***** Data shown

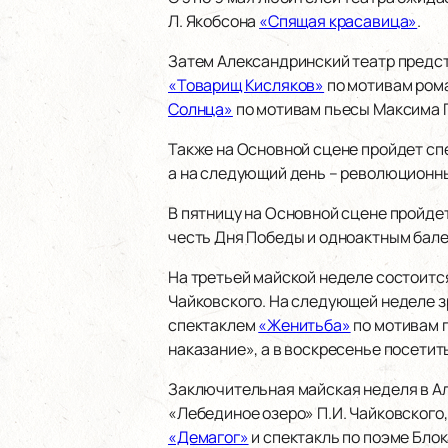
Л. Якобсона
«Спящая красавица»
.
Затем Александринский театр предст
«Товарищ Кисляков»
по мотивам ром
Солнца»
по мотивам пьесы Максима Г
Также на Основной сцене пройдет сп
а на следующий день – революционны
В пятницу на Основной сцене пройде
честь Дня Победы и одноактным балет
На третьей майской неделе состоится
Чайковского. На следующей неделе 
спектаклем
«Женитьба»
по мотивам п
наказание», а в воскресенье посети
Заключительная майская неделя в Ал
«Лебединое озеро» П.И. Чайковского,
«Демагог»
и спектакль по поэме Бло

**********

* **What to produce**:
Copy task for the entries above: every line with the string "неделе".

* **Your response**:
На третьей майской неделе состоится
Чайковского. На следующей неделе 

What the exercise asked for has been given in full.